2 De opsporingsambtenaar wijst de verdachte bij de bloedafname erop dat hij het recht op tegenonderzoek heeft, indien het verslag van het bloedonderzoek, bedoeld in artikel 16, tweede lid, het vermoeden bevestigt dat hij artikel 8, tweede, derde of vijfde lid, van de Wegenverkeerswet 1994, artikel 27, tweede lid, van de Scheepvaartverkeerswet, artikel 4, tweede lid, van de Spoorwegwet, artikel 41, tweede lid, van de Wet lokaal spoor of artikel 2.12, derde lid, van de Wet luchtvaart heeft overtreden, tenzij de bloedafname in het kader van een tegenonderzoek geschiedt.
3 Bij ministeriële regeling worden regels gesteld over de omstandigheden waaronder de buisjes of het buisje met bloed worden bewaard en vervoerd.
Gerelateerde rechtspraak
ECLI:NL:HR:2020:1684 - Verzending en bewaring bloedmonster: waarborgen bij onderzoek drugsgebruik in verkeer
De Hoge Raad oordeelt dat het verzenden van een bloedmonster naar het NFI, dat het vervolgens gekoeld bewaart en na acht dagen doorstuurt naar een buitenlands lab, voldoet aan de waarborgen voor een 'onderzoek' ex art. 8 lid 5 WVW 1994.
ECLI:NL:HR:2022:567 - Strikte waarborgen bloedonderzoek gelden ook voor buitenlandse laboratoria
De wettelijke waarborgen voor een bloedonderzoek in verkeerszaken worden niet strenger enkel omdat het monster naar een buitenlands laboratorium wordt gestuurd. De Hoge Raad verduidelijkt welke procedurele voorschriften wel en niet als 'strikte waarborg' gelden, waarvan schending de bewijswaarde van het onderzoek aantast.
ECLI:NL:HR:2022:568 - Hoge Raad: Verzenden bloedmonster blijft strikte waarborg ondanks nieuwe vriestechnieken
Het voorschrift om een bloedmonster 'zo spoedig mogelijk' te verzenden (art. 13 Besluit) blijft een strikte waarborg.
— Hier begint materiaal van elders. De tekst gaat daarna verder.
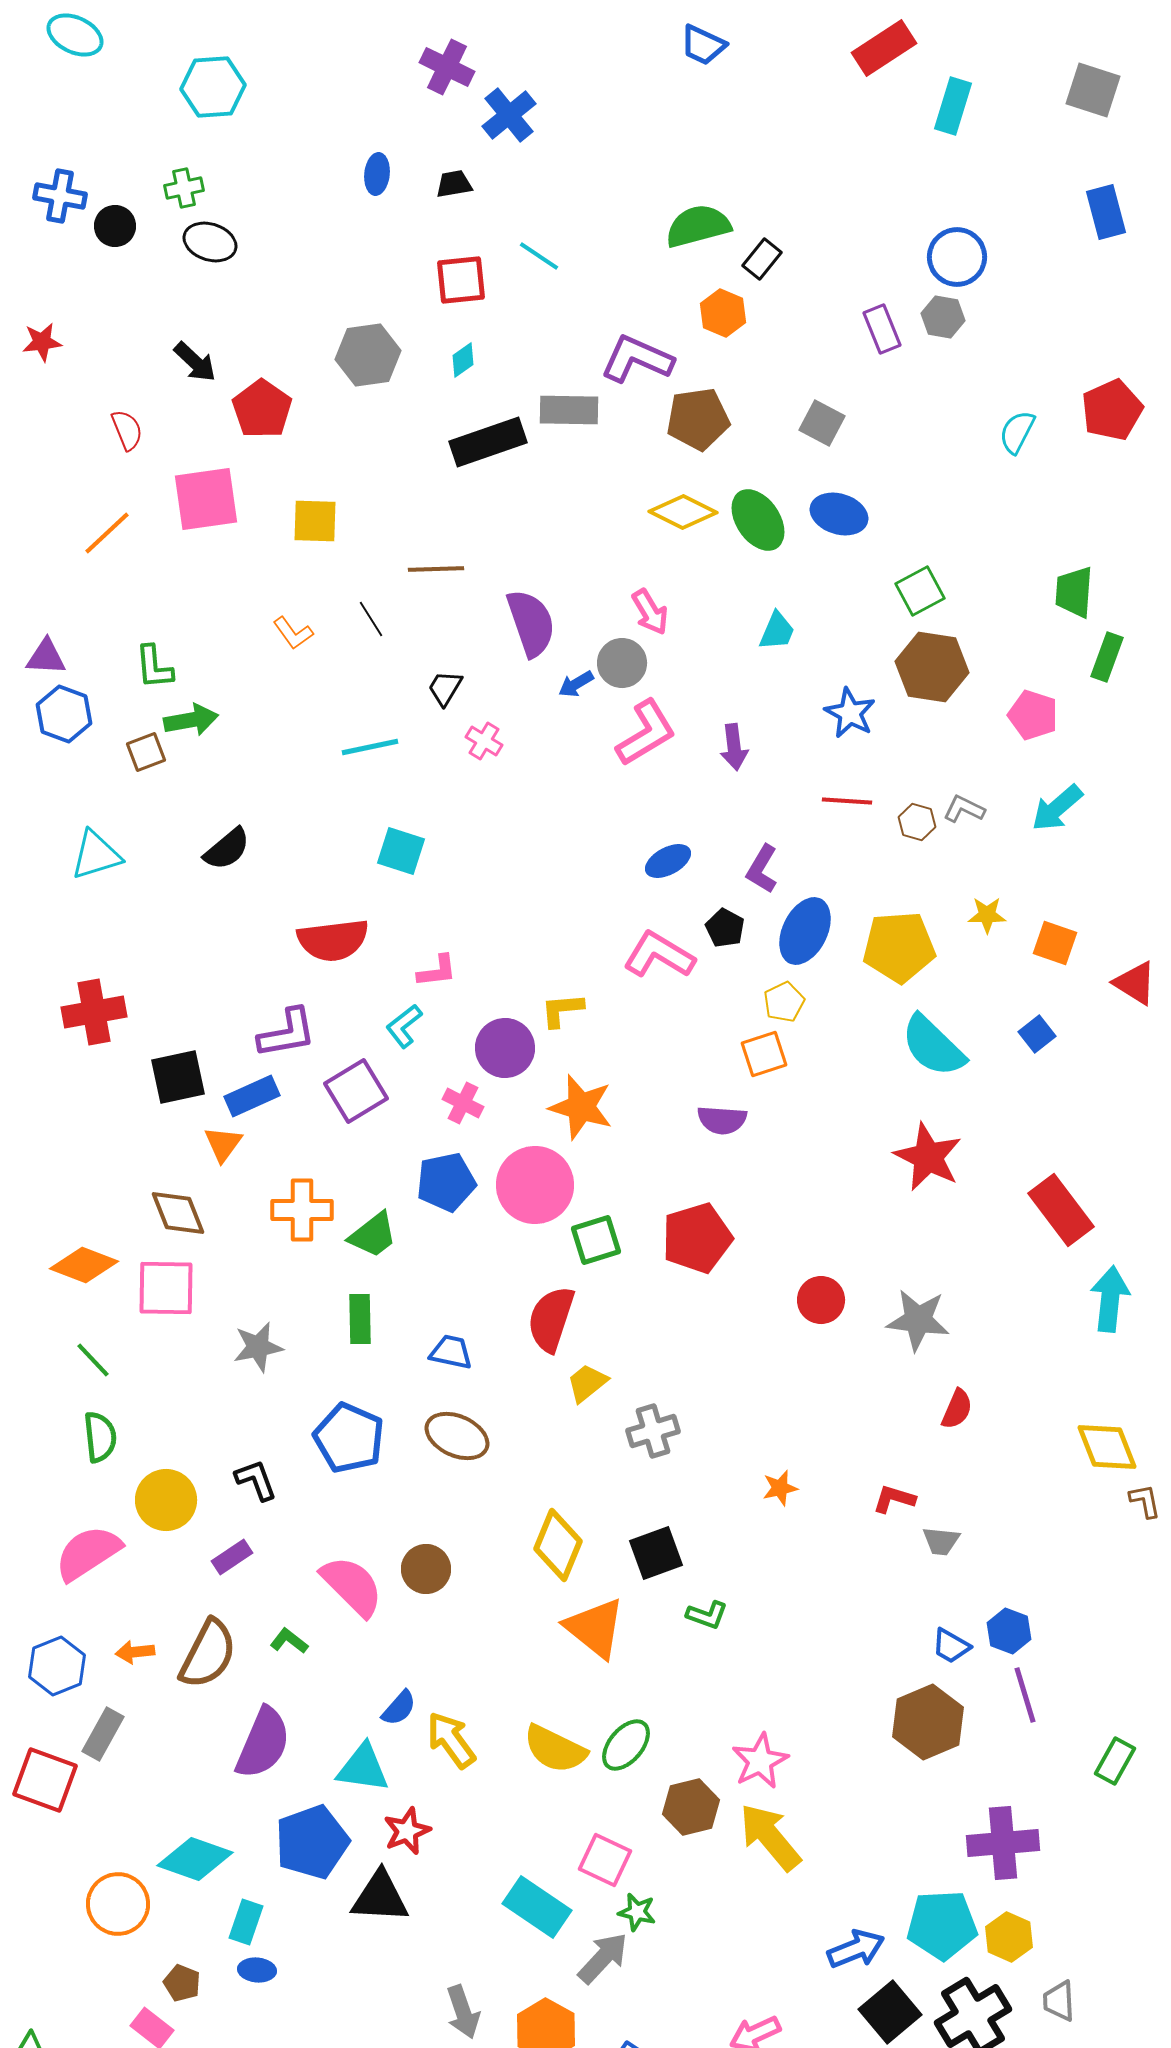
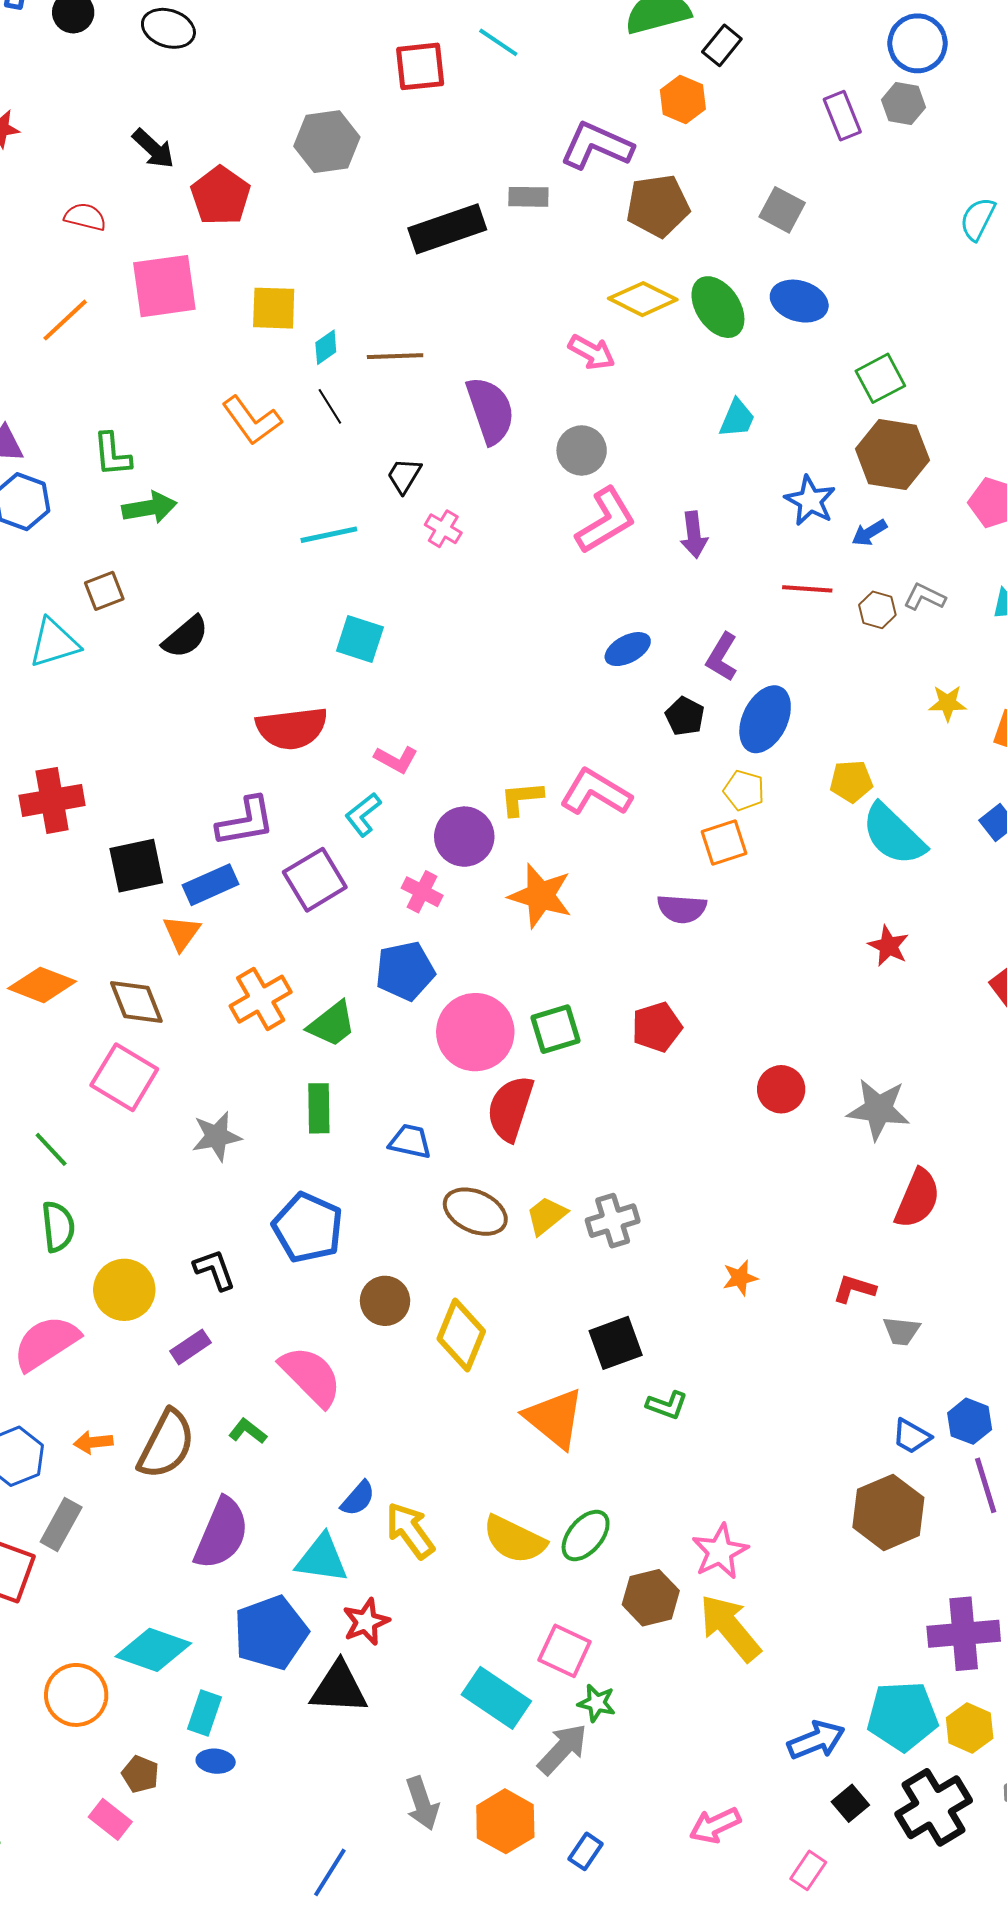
cyan diamond: (463, 360) -> (326, 347), moved
gray rectangle: (569, 410) -> (528, 197), size x0.7
red semicircle: (127, 430) -> (85, 217), turned -54
pink arrow: (650, 612) -> (592, 352), moved, turned -30
orange L-shape: (293, 633) -> (252, 420), size x1.5
blue arrow: (576, 684) -> (869, 533), moved
brown square: (146, 752) -> (104, 591), moved
yellow pentagon: (899, 947) -> (851, 781), moved, size x0.6
pink L-shape: (659, 955) -> (596, 792), moved
pink L-shape: (437, 971) -> (396, 759), turned 36
yellow pentagon: (784, 1002) -> (744, 790), turned -30
red star: (928, 1157) -> (888, 946), size x0.6
pink circle: (535, 1185) -> (475, 1032), moved
orange cross: (302, 1210) -> (261, 999), turned -30
red pentagon: (697, 1238) -> (657, 1027), size x0.7
orange diamond: (84, 1265) -> (42, 985), moved
pink square: (166, 1288) -> (124, 1077), turned 30
yellow trapezoid: (587, 1383) -> (546, 1216), moved
red semicircle: (957, 1409) -> (918, 1199), size x1.5
brown ellipse: (457, 1436) -> (475, 1212), moved
yellow diamond: (558, 1545) -> (461, 1335), moved
brown circle: (426, 1569) -> (385, 1301), moved
black square: (890, 2012) -> (850, 1803), size x0.6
Nieuwe bewaarmethoden, zoals invriezen, doen hier niets aan af. Wel zijn deze methoden relevant voor de rechterlijke beoordeling of de verzending daadwerkelijk 'zo spoedig mogelijk' was.
ECLI:NL:HR:2022:1853
ECLI:NL:HR:2023:1699 - Vrijspraak na vertraagd bloedonderzoek: beoordelingsvrijheid feitenrechter
De Hoge Raad oordeelt dat de feitenrechter beoordeelt of een bloedmonster 'zo spoedig mogelijk' is verzonden. Een vrijspraak gebaseerd op een te lang tijdsverloop en onduidelijkheid over de vervoerstemperatuur, wordt niet als onvoldoende gemotiveerd beschouwd, ook al was een andere beslissing mogelijk.
ECLI:NL:HR:2022:1857 - Vertraagd bloedonderzoek: onvoldoende motivering over bewaring en transport van bloedmonster
Het oordeel dat een vertraagd verzonden bloedmonster betrouwbaar is, vereist concrete vaststellingen over de bewaring en het transport van dat specifieke monster. Verwijzen naar algemene procedures is ontoereikend om af te wijken van de waarborg dat een monster 'zo spoedig mogelijk' wordt verzonden.
ECLI:NL:HR:2023:1021 - Verzending bloedmonster: 'zo spoedig mogelijk' en transport tussen laboratoria
De waarborg dat een bloedmonster 'zo spoedig mogelijk' naar een laboratorium wordt verzonden, ziet op de fase tot ontvangst door het eerste laboratorium. Voor opslag en transport daarna gelden de specifieke waarborgen uit de Regeling, ook als het monster naar een ander laboratorium wordt gestuurd.